Segment Open

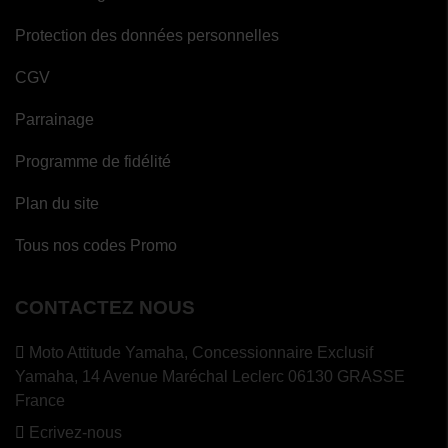
Protection des données personnelles
CGV
Parrainage
Programme de fidélité
Plan du site
Tous nos codes Promo
CONTACTEZ NOUS
Moto Attitude Yamaha,
Concessionnaire Exclusif
Yamaha, 14 Avenue Maréchal Leclerc 06130 GRASSE
France
Ecrivez-nous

Segment Closed

**TASK STATEMENT**
Check each line of these records for the string "Yamaha" and state only how many lines have it.

**SOLUTION TO THIS PROBLEM**
2